Where I see the concern is the slippery slope aspect of the conversation. The stated interval is 50 hours and we're looking at extending that 5 - 10 hours which works out to 10% - 20% over the recommendation right? I mean if you're good with 10% over, why not 20%? You could also continue you to play this game and say screw the maintenance schedule, it's been proven that new oils last for 2x - 3x times longer as they're being changed so why not only change it once a season (which BTW I've known several people over the years say is their practice and actually do it this way). In all honesty I think you'd probably be good here as well.

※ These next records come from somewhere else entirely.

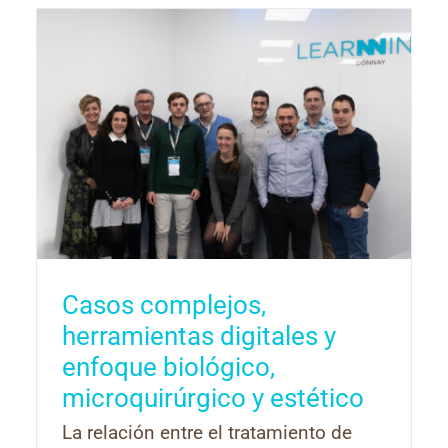
Casos complejos,
herramientas digitales y
enfoque biológico,
microquirúrgico y estético
La relación entre el tratamiento de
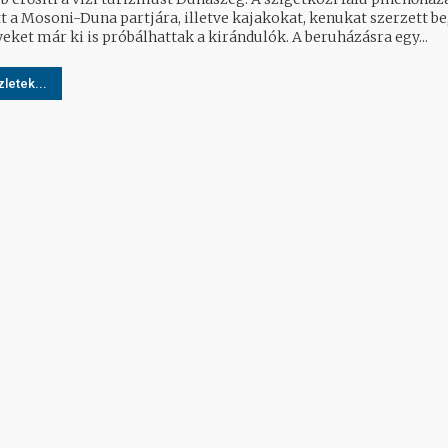
t a Mosoni-Duna partjára, illetve kajakokat, kenukat szerzett be
eket már ki is próbálhattak a kirándulók. A beruházásra egy...
letek...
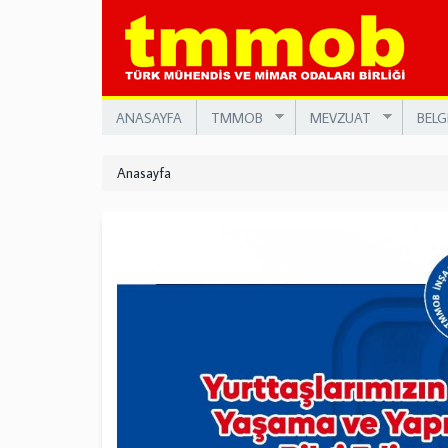
Ana
içeriğe
atla
ANASAYFA
TMMOB
MEVZUAT
BELG
Anasayfa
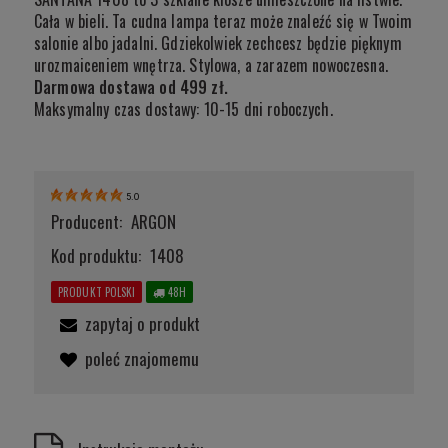
Cała w bieli. Ta cudna lampa teraz może znaleźć się w Twoim
salonie albo jadalni. Gdziekolwiek zechcesz będzie pięknym
urozmaiceniem wnętrza. Stylowa, a zarazem nowoczesna.
Darmowa dostawa od 499 zł.
Maksymalny czas dostawy: 10-15 dni roboczych.
5.0
Producent:
ARGON
Kod produktu:
1408
PRODUKT POLSKI
48H
zapytaj o produkt
poleć znajomemu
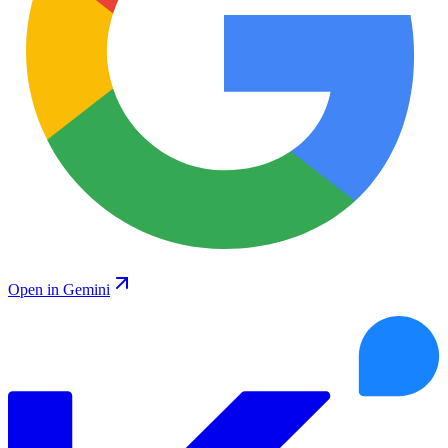
Open in Gemini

The example I suggested about doing something in the middle and changing the oil but not the filter is something I actually did this year on my jet ski. We put 4 hours on it this season due to the incredibility crappy start to summer we had that effectively pushed the start of our summer back to July. On the Jet ski I couldn't see replacing a K&N filter that only had 4 hours of use. To be truthful I believe the oil was fine as well but for the 10 minutes and $10 it took me to swap it out, I did so pretty much on principle, not need.
If you don't want to swap yours out, I get it, don't. I wouldn't call you out for it or criticize your decision because in all honesty I can clearly see your point. Like wise I can see the other side of it too just from the OCD perspective. But in that context who would you rather buy a boat or car from?
In the end it's your boat to do with as you see fit.